Search code examples
pythonalgorithmdata-structurestrie

Time complexity of Search operation in TRIE data structure


I am trying to implement a dictionary based trie data structure. Please find the python code below.

class Trie:
  def __init__(self):
     self.word_end = '_end_'
     self.root = {}

  def add_word(self, word):
     self.add_words([word])

  def add_words(self, words):
     for word in words:
         current_dict = self.root
         for letter in word:
             current_dict = current_dict.setdefault(letter, {})
         current_dict[self.word_end] = self.word_end


  def check_word(self, word):
     current_dict = self.root
     for letter in word:
         if letter in current_dict:
             current_dict = current_dict[letter]
         else:
             return False
     else:
         if self.word_end in current_dict:
             return True
         else:
             return False



tree = Trie()
tree.add_words(['foo', 'bar', 'baz', 'barz'])
print tree
"""
{'b': {'a': {'r': {'_end_': '_end_', 'z': {'_end_': '_end_'}}, 
             'z': {'_end_': '_end_'}}}, 
 'f': {'o': {'o': {'_end_': '_end_'}}}}
 """

print check_word('baz')
# True
print check_word('barz')
# True
print check_worf('barzz')
# False

I see the complexity of searching a word is O(m) where m is the length of the word being searched.

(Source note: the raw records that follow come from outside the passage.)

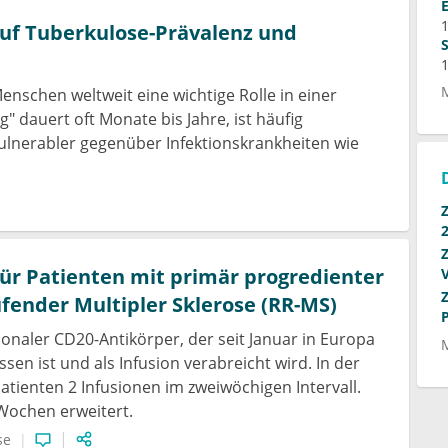
 gehört aber nicht nur auf den Schirm jedes einzelnen,
 auf Tuberkulose-Prävalenz und
Ärzte. Das MagenCA ist nicht die häufigste aller
lich eine in den Hintergrund zu stellende Idee. Aber die
n Kompetenzzentren bei entsprechendem
 Menschen weltweit eine wichtige Rolle in einer
g" dauert oft Monate bis Jahre, ist häufig
ulnerabler gegenüber Infektionskrankheiten wie
ür Patienten mit primär progredienter
fender Multipler Sklerose (RR-MS)
onaler CD20-Antikörper, der seit Januar in Europa
en ist und als Infusion verabreicht wird. In der
tienten 2 Infusionen im zweiwöchigen Intervall.
 Wochen erweitert.
se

Also, adding a word has very similar complexity - O(m) where m is the length of the word being added.

Question: These complexities are too good. Can someone confirm these complexities? Is there something wrong in my implementation of Trie?


Solution

  • The time complexity of searching in a TRIE is indeed O(k) where k is the length of the string to be searched. This is correct and proven fact. However, the storage requirements is where the penalty is seen. Every node of Trie consists of multiple branches. Each branch represents a possible character of keys. We need to mark the last node of every key as end of word node. A Trie node field isEndOfWord is used to distinguish the node as end of word node.

    In general, insert and search costs O(length_of_string), however the memory requirements of Trie is O(ALPHABET_SIZE * length_of_string* N) where N is number of keys in Trie. There are efficient representation of trie nodes (e.g. compressed trie, ternary search tree, etc.) to minimize memory requirements of trie.